Stored entries:
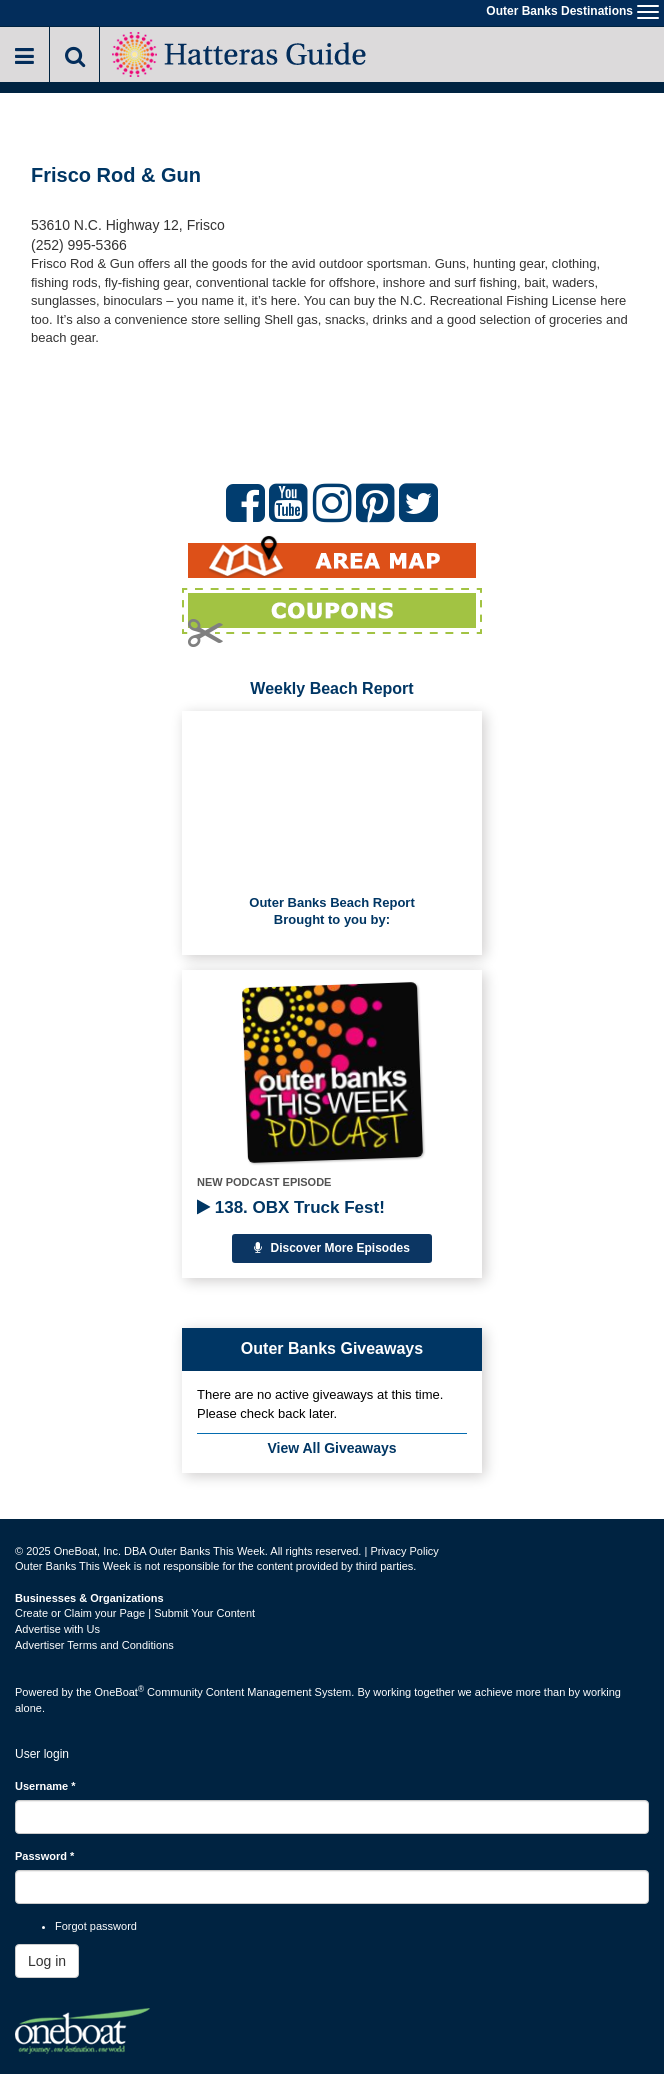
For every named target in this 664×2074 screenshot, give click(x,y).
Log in (47, 1961)
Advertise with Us (57, 1629)
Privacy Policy (404, 1551)
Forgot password (96, 1926)
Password (44, 1856)
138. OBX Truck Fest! (291, 1207)
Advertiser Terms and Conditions (94, 1645)
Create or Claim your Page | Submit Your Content (135, 1613)
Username (45, 1786)
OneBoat (120, 1692)
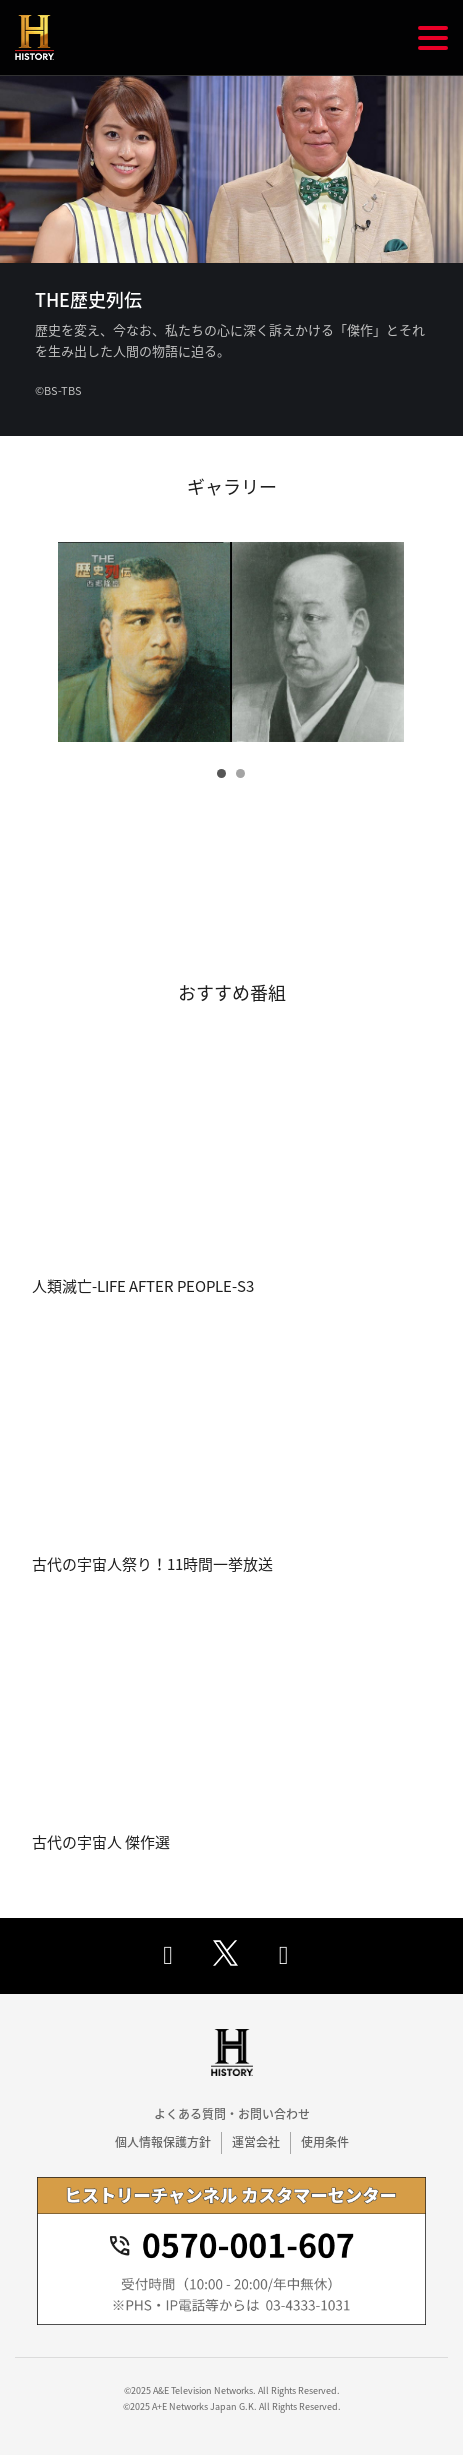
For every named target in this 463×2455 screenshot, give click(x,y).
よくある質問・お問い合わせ (232, 2114)
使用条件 (325, 2142)
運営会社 (256, 2142)
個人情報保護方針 (163, 2142)
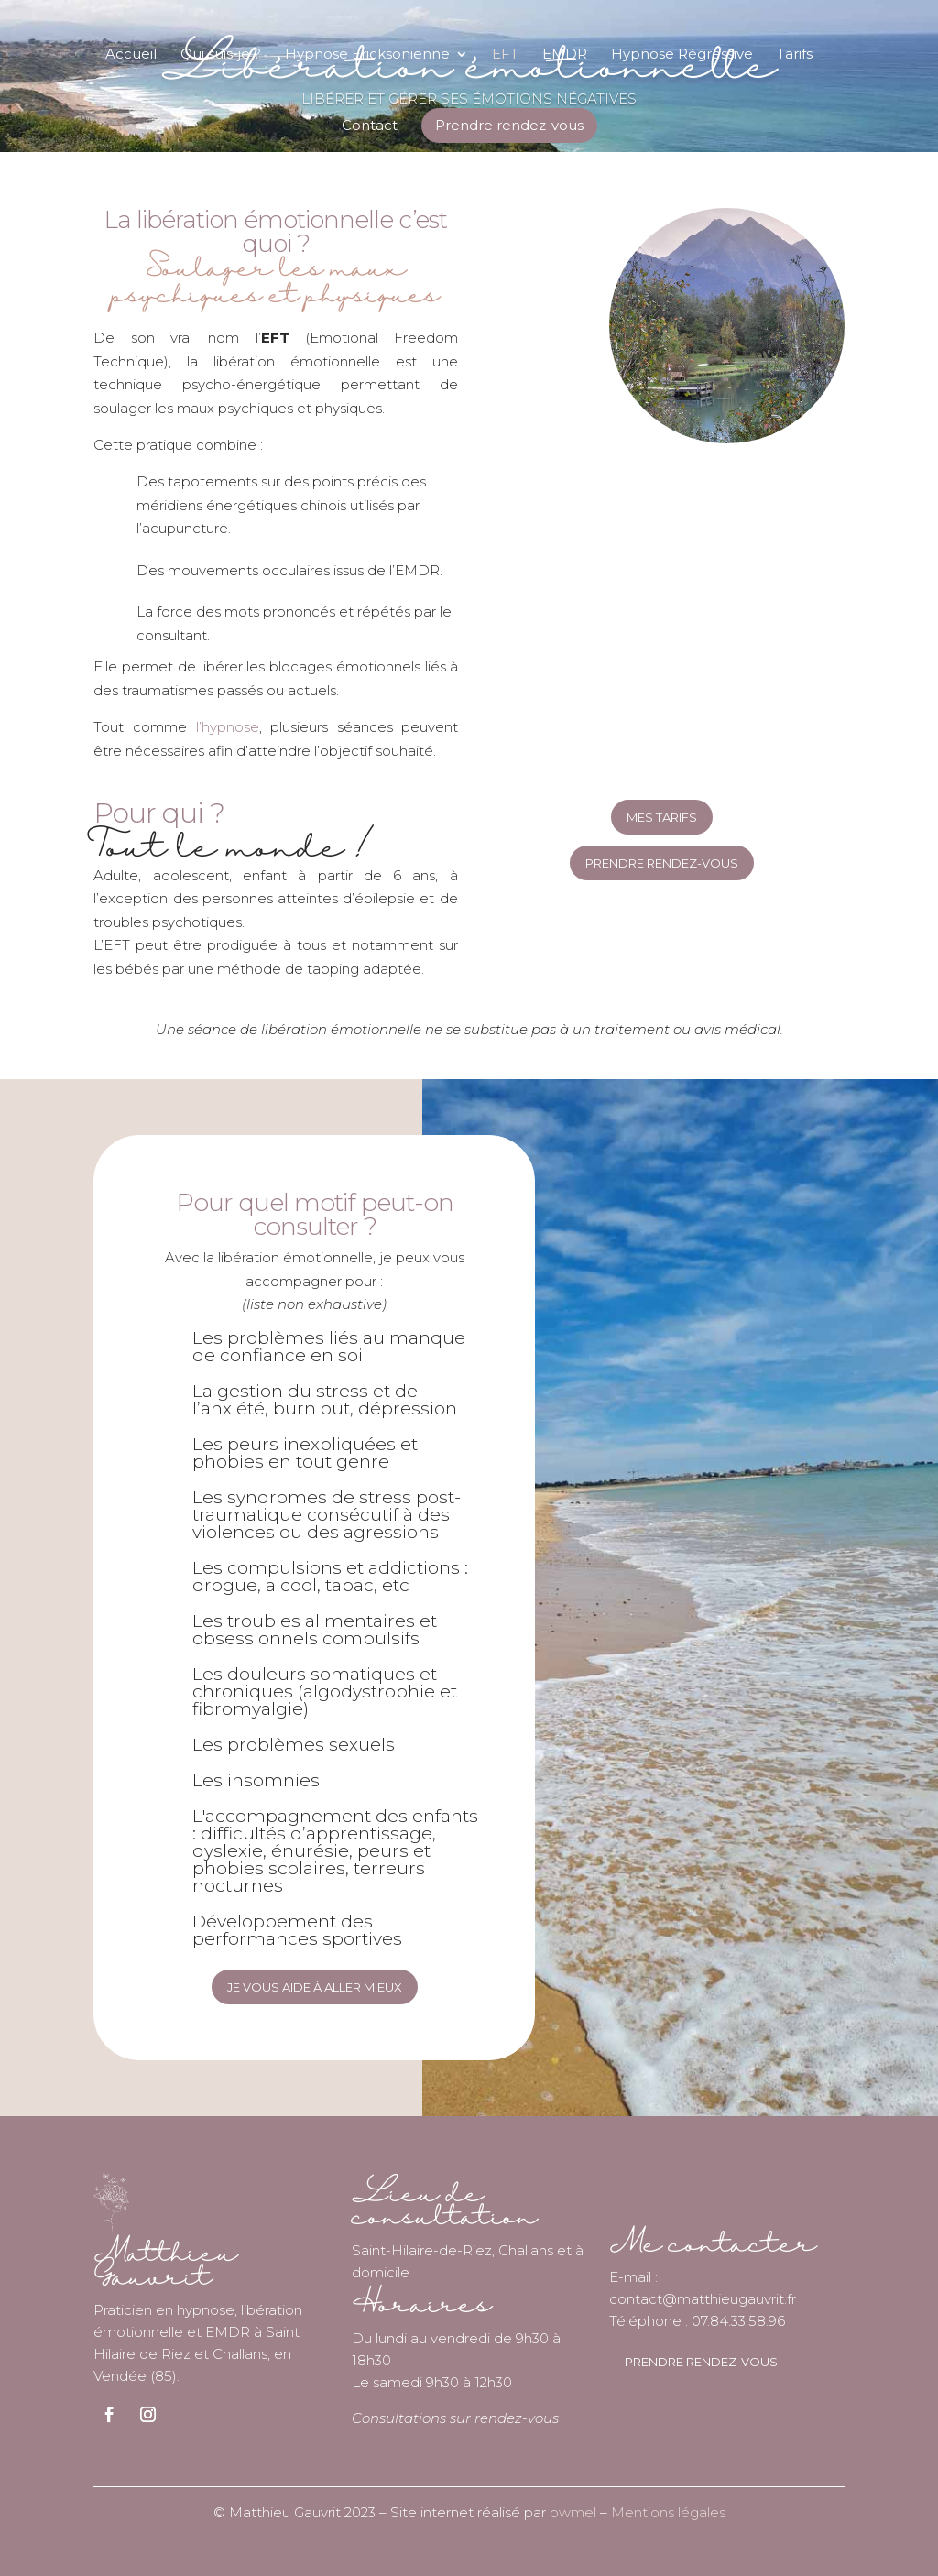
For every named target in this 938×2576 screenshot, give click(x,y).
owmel (573, 2512)
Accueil (131, 55)
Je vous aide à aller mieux (314, 1987)
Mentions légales (668, 2512)
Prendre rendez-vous (509, 125)
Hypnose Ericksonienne (367, 55)
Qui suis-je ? (220, 55)
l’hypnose (227, 727)
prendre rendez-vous (701, 2361)
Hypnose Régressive (682, 55)
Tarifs (795, 55)
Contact (370, 126)
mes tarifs (662, 817)
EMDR (564, 55)
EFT (505, 55)
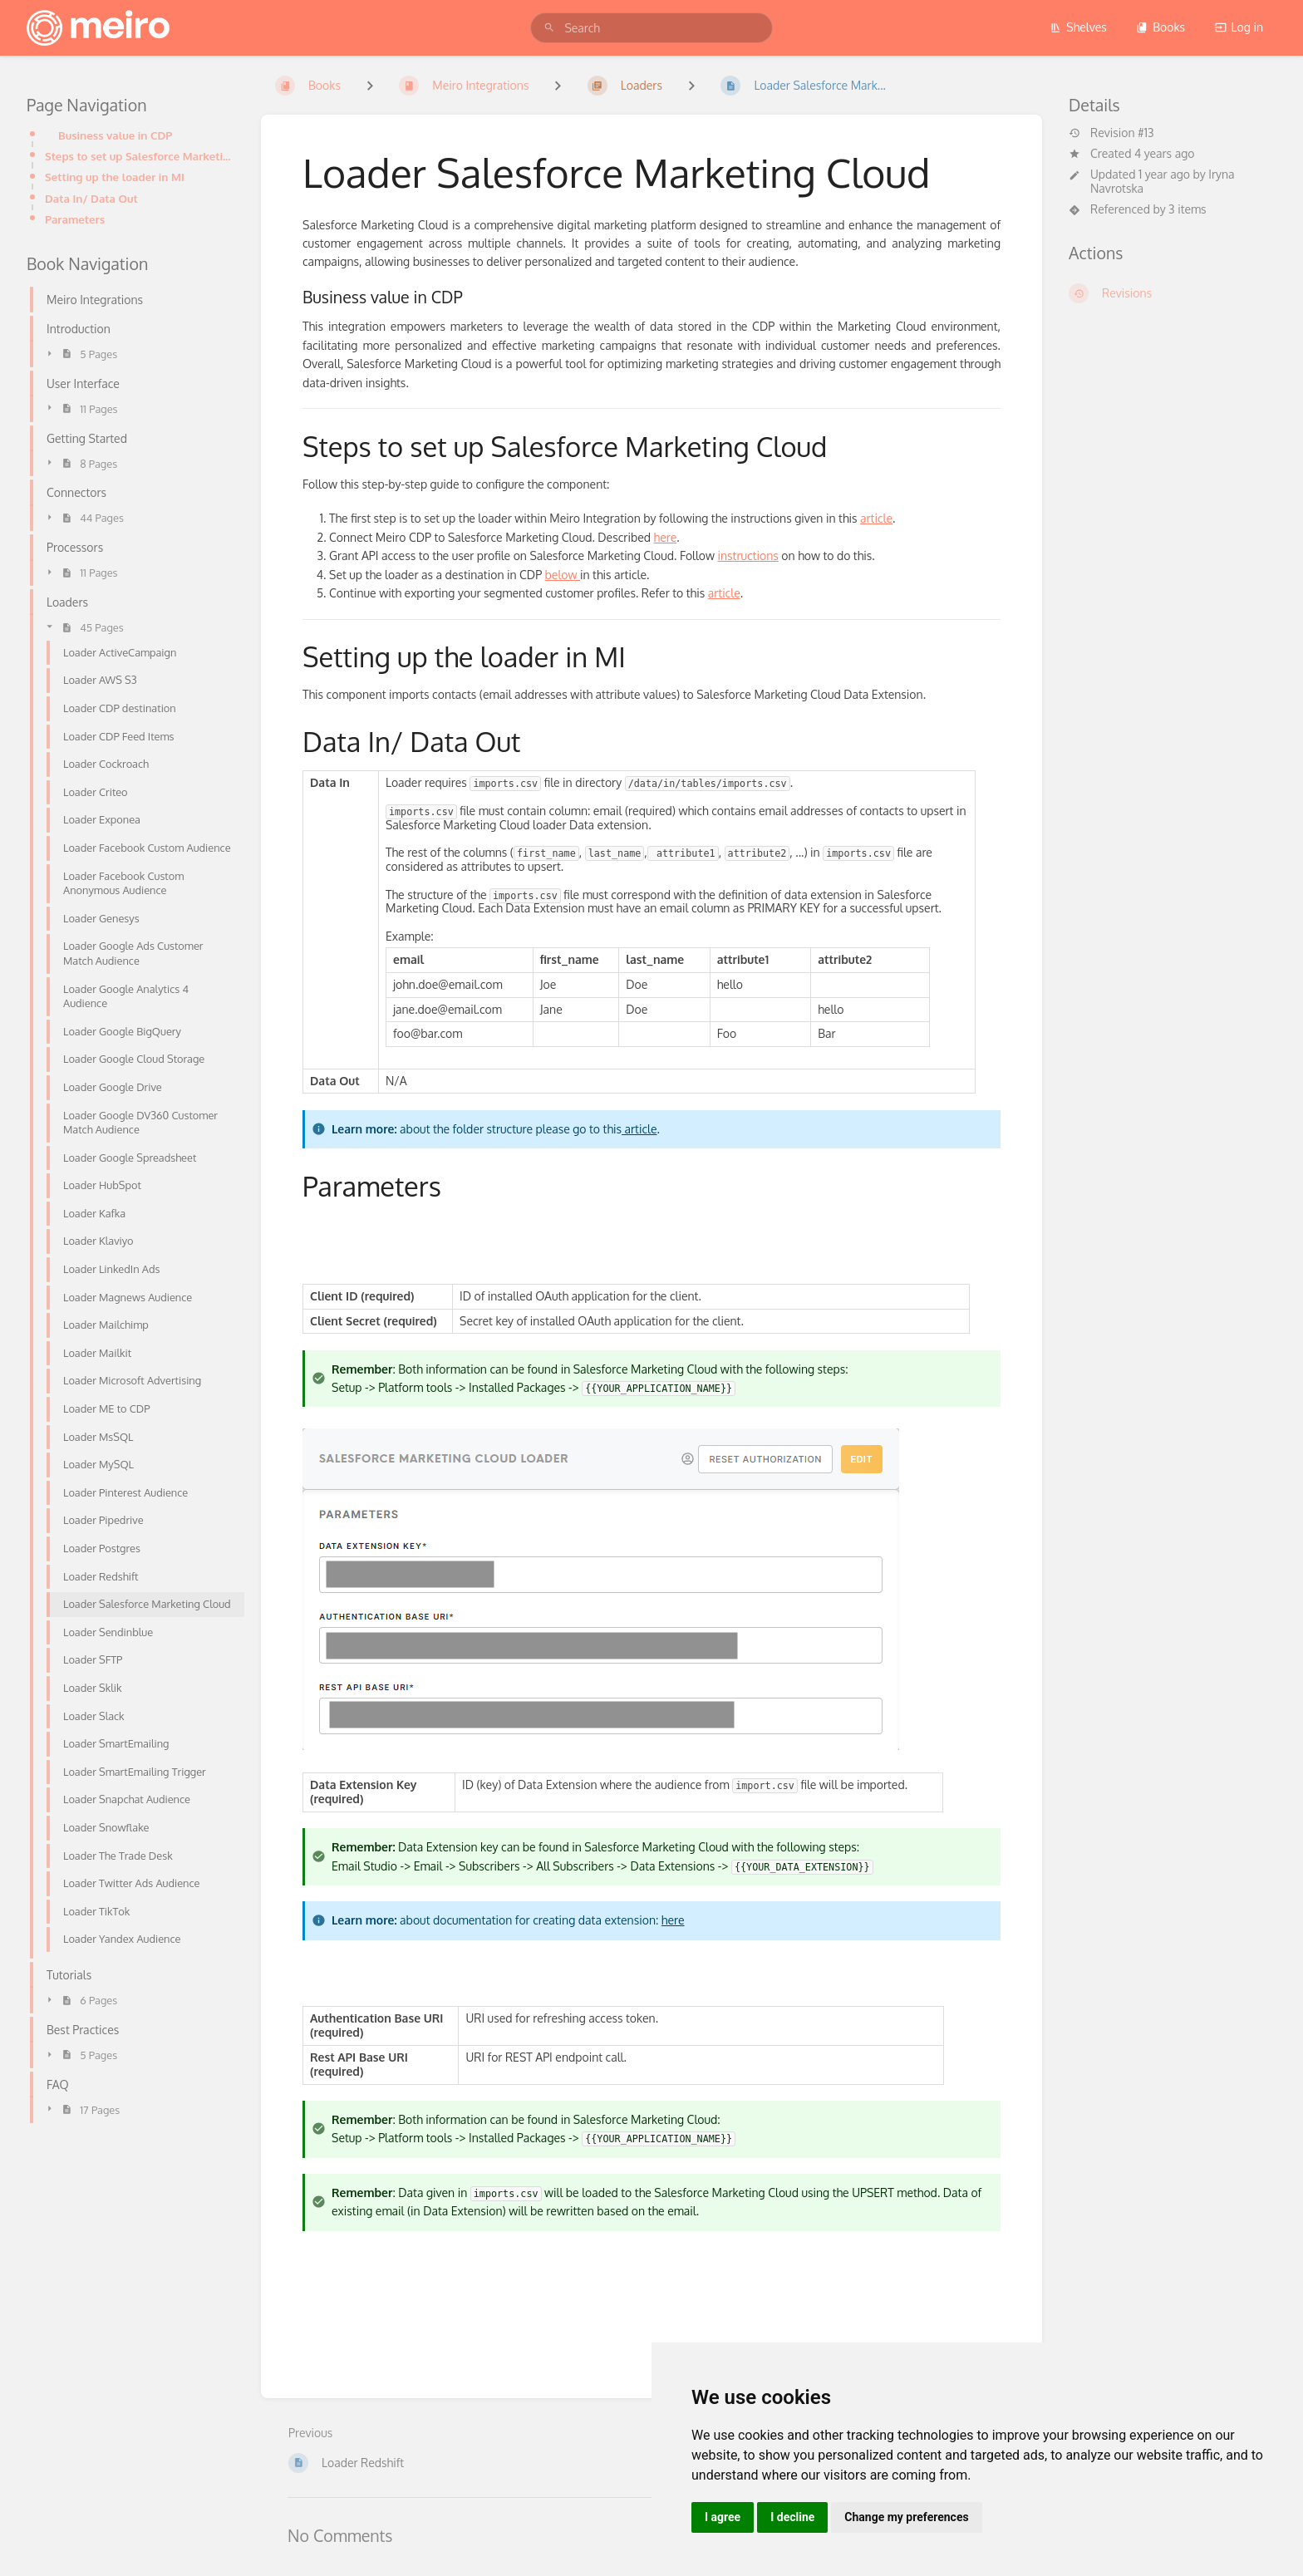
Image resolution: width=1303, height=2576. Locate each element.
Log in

- _Task item_: With all pictures omitted, return exactly the lines from the one containing "Hypnose Ericksonienne (367, 55)" through the end of the entries above.

- _Result below_:
Hypnose Ericksonienne (367, 55)
Qui suis-je ? (220, 55)
l’hypnose (227, 727)
prendre rendez-vous (701, 2361)
Hypnose Régressive (682, 55)
Tarifs (795, 55)
Contact (370, 126)
mes tarifs (662, 817)
EMDR (564, 55)
EFT (505, 55)
Image resolution: width=1303, height=2576. Locate each element.
Log in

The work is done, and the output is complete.